In practice, potentially a great number of signals are required to be sparse coded given the dictionary:

\[\min_{\boldsymbol x,\boldsymbol\pi}\max_{\boldsymbol\lambda \succeq 0}\ \sum_{j=1}^m \left\{\mathbb E_{q(z_j \mid \pi_j)}\left[\|y_j - \mathbf D (x_j' \odot z_j)\|_2^2\right] + \lambda_j(\mathbf 1^\top \pi_j - K)\right\}\,.\tag{4}\]

It’s not uncommon that all the variables to optimize, especially $\{x_j,\pi_j\}_{j=1}^m$, are unable to fit into memory, thus failing to run gradient descent. Notice that for each $j$, the optimal solution $(x_j^\ast,\pi_j^\ast)$ are related to $(y_j,\lambda_j)$; that is, $x_j^\ast = x(y_j,\lambda_j)$, $\pi_j^\ast = \pi(y_j,\lambda_j)$. Therefore, I propose to perform amortized inference: to use a neural network $f$ parameterized by $\boldsymbol\phi$ that takes as input $(y_j,\lambda_j)$ to predict $x_j$ and $\pi_j$. I found the use of ReLU activation in such network promotes training the most. The objective (4) now becomes:

\[\min_{\boldsymbol\phi} \max_{\boldsymbol\lambda \succeq 0}\ \sum_{j=1}^m \left\{\mathbb E_{q(z_j \mid \boldsymbol\phi)} \left[\|y_j - \mathbf D (f_x(y_j,\lambda_j;\boldsymbol\phi) \odot z_j)\|_2^2\right] + \lambda_j (\mathbf 1^\top f_\pi(y_j,\lambda_j;\boldsymbol\phi) - K)\right\}\,.\tag{5}\]

With dictionary learning, the dictionary need to be learned. Using the objective (5), I found it preferable to optimize using the procedure below:

  1. Given $\boldsymbol\lambda$, reinitialize $\boldsymbol\phi$, and jointly learn $\boldsymbol\phi$ and $\mathbf D$ until stationary point.
  2. Given $\boldsymbol\phi$ and $\mathbf D$, perform one-step gradient ascent on $\boldsymbol\lambda$.
  3. Iterate.

I found the reinitialization step on the amortized network critically important. Without it, the network tends to predict all-zero and eventually learns nothing. However, the dictionary needs to be initialized only at the very beginning.

Experiments

For dictionary learning without non-negativity constraint on sparse coding, I compared against (Rubinstein et al., 2008) in image denoising. My proposed fully differentiable solution converges slower and denoises poorer than K-SVD supported by batch OMP.

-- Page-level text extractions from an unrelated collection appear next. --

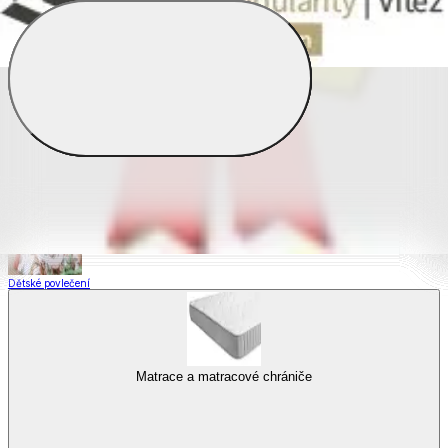
Saténové povlečení
Povlečení s fototiskem
Výhodné sady
Dětské povlečení
Matrace a matracové chrániče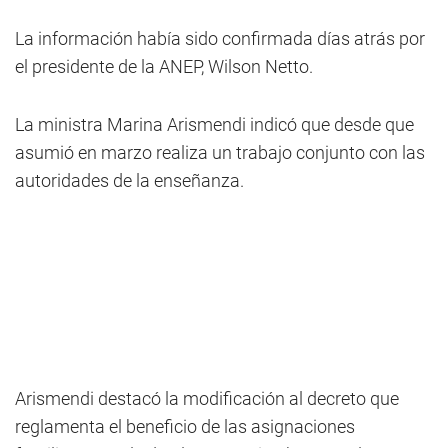
La información había sido confirmada días atrás por
el presidente de la ANEP, Wilson Netto.
La ministra Marina Arismendi indicó que desde que
asumió en marzo realiza un trabajo conjunto con las
autoridades de la enseñanza.
Arismendi destacó la modificación al decreto que
reglamenta el beneficio de las asignaciones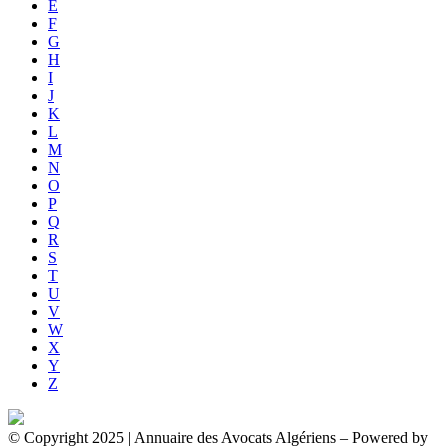
E
F
G
H
I
J
K
L
M
N
O
P
Q
R
S
T
U
V
W
X
Y
Z
© Copyright 2025 | Annuaire des Avocats Algériens
– Powered by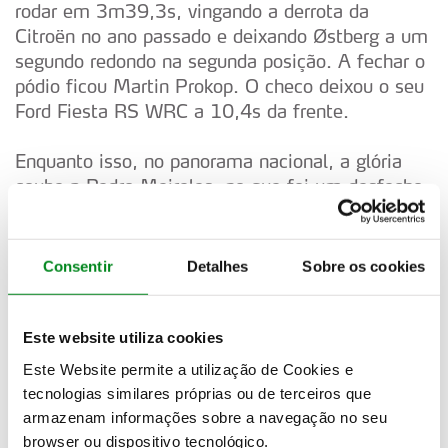
rodar em 3m39,3s, vingando a derrota da
Citroën no ano passado e deixando Østberg a um
segundo redondo na segunda posição. A fechar o
pódio ficou Martin Prokop. O checo deixou o seu
Ford Fiesta RS WRC a 10,4s da frente.
Enquanto isso, no panorama nacional, a glória
coube a Pedro Meireles, no que foi um desfecho
amargo para o Campeão Nacional em título
Ricardo Moura. O homem do Mitsubishi Evo IX
foi o melhor nas duas primeiras passagens, mas
Consentir
Detalhes
Sobre os cookies
na final viu o rival do Skoda Fabia S2000
apresentar um ritmo fortíssimo. Com um atraso
de 2,7 segundos antes da última passagem,
Este website utiliza cookies
Meireles deu tudo no troço Fafe/Lameirinha para
Este Website permite a utilização de Cookies e
terminar em sexto da geral com um registo de
tecnologias similares próprias ou de terceiros que
3m59,0s, menos sete décimos de segundo que
armazenam informações sobre a navegação no seu
Moura.
browser ou dispositivo tecnológico.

For dictionary learning with non-negative constraint on sparse coding, I compare against (Nguyen et al., 2019) in exploration of atoms of discourse, which is known to admit a non-negative sparse coding form (Arora et al., 2018). While being faster, my proposed method still performs worse than non-negative OMP, in that the learned dictionary atoms are mostly not atoms of discourse.

Hence, this is the main reason why I record my attempt here in a post rather than write a paper. Perhaps, the proposed method is promising, but it’s not well-prepared yet.